- **WORK TO COMPLETE**
Check each line of the data for "About", and copy the ones that have it.

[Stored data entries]
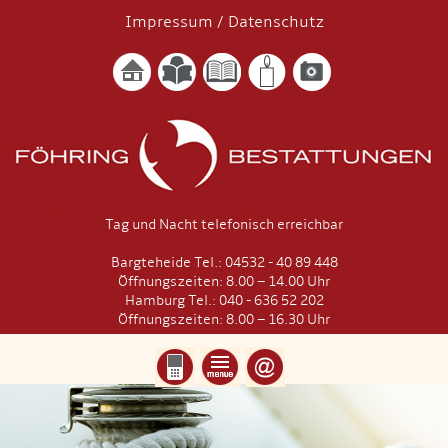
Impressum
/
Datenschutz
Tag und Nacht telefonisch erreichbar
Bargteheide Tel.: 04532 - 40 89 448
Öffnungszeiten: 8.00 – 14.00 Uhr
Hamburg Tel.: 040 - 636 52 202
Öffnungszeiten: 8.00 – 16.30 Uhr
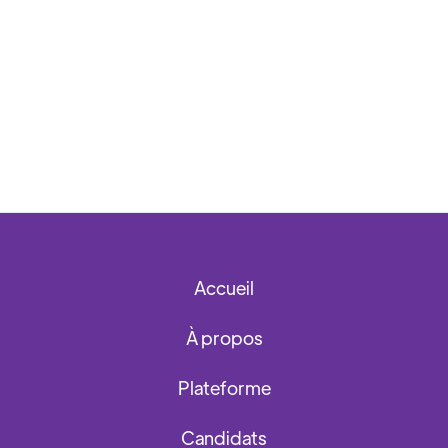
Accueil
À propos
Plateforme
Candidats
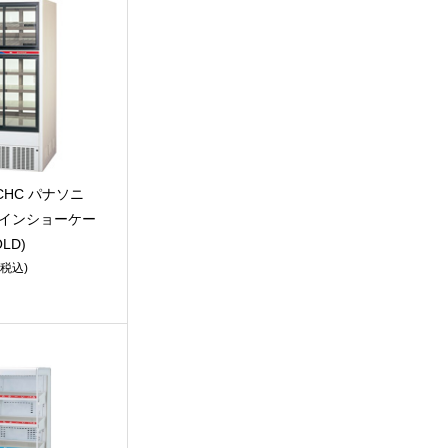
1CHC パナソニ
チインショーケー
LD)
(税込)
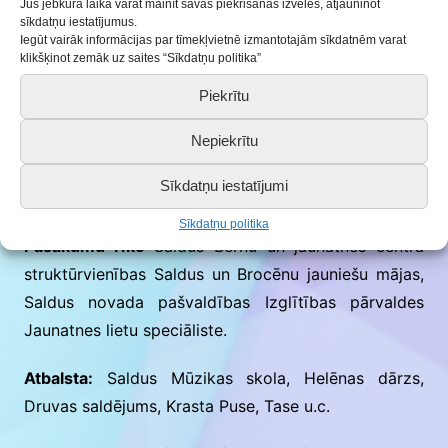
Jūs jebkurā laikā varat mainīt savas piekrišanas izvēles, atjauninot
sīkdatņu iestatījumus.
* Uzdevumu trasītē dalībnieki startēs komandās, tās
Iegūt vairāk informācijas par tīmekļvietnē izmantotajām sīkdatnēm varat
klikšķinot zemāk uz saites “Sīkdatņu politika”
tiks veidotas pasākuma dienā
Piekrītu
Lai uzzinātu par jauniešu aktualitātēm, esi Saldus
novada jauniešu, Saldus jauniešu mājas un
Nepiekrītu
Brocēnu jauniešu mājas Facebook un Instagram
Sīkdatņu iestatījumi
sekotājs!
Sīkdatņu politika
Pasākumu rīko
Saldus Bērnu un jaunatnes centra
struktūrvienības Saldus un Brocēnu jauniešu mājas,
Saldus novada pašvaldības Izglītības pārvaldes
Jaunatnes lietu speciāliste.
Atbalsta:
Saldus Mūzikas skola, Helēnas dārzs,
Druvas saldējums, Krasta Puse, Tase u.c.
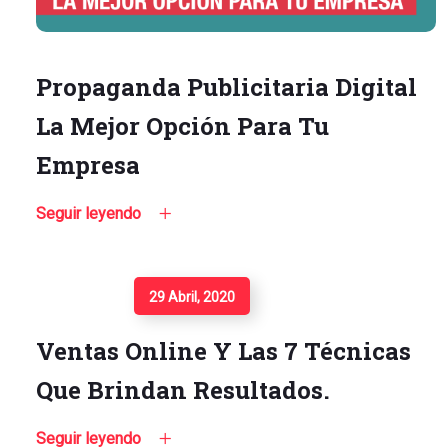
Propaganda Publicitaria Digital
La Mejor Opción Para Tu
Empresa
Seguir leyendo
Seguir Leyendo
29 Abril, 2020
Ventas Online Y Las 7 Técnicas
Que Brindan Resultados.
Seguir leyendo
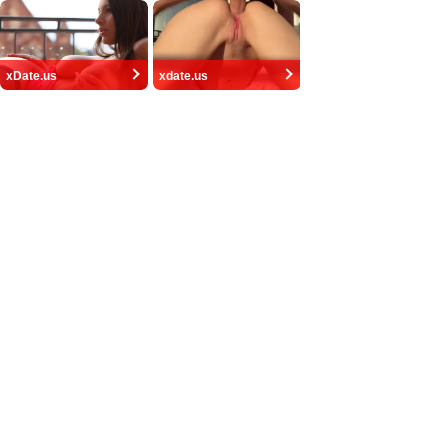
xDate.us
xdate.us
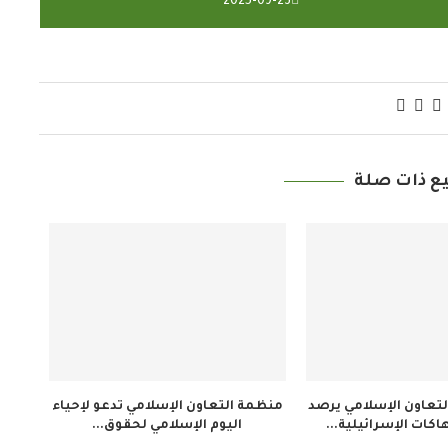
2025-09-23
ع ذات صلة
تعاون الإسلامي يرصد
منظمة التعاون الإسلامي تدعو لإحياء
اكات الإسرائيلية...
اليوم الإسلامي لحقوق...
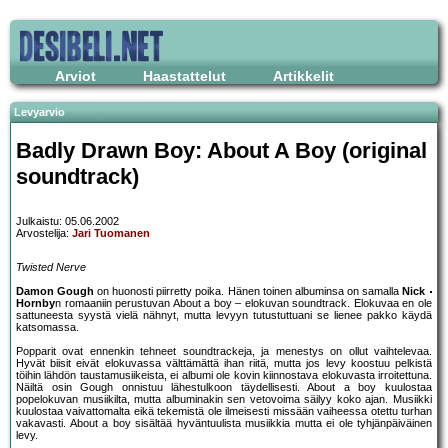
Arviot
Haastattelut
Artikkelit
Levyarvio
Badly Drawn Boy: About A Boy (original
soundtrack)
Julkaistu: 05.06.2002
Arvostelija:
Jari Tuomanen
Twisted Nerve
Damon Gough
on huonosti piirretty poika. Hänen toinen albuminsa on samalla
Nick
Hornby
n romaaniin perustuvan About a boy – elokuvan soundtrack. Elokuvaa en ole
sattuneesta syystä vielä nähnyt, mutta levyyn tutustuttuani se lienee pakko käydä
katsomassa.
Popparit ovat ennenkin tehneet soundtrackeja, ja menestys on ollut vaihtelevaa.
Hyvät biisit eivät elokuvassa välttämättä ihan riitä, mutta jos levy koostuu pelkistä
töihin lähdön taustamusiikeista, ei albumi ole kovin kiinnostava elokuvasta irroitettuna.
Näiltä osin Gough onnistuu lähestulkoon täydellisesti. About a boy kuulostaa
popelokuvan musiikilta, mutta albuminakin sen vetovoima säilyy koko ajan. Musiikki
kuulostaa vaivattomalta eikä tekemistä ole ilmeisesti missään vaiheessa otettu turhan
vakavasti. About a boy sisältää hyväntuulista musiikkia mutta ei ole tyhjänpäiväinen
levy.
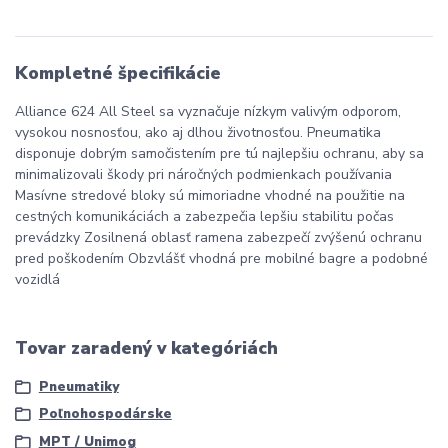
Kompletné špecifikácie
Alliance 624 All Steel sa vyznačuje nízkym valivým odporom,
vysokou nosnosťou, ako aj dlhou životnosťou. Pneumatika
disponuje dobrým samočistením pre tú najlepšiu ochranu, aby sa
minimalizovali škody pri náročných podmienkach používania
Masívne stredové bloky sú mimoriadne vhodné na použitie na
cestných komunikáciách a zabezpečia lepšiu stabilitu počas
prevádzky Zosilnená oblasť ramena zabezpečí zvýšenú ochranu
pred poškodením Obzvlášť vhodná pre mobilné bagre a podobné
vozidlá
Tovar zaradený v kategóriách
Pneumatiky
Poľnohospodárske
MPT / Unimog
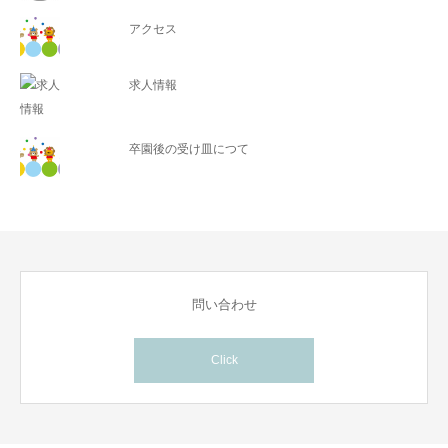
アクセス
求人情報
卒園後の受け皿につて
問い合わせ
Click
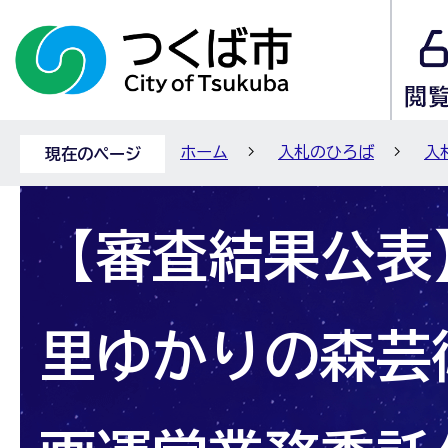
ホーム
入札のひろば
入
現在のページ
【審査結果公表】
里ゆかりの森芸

- **PROBLEM SOLUTION**
Badly Drawn Boy: About A Boy (original
n romaaniin perustuvan About a boy – elokuvan soundtrack. Elokuvaa en ole
Näiltä osin Gough onnistuu lähestulkoon täydellisesti. About a boy kuulostaa
vakavasti. About a boy sisältää hyväntuulista musiikkia mutta ei ole tyhjänpäiväinen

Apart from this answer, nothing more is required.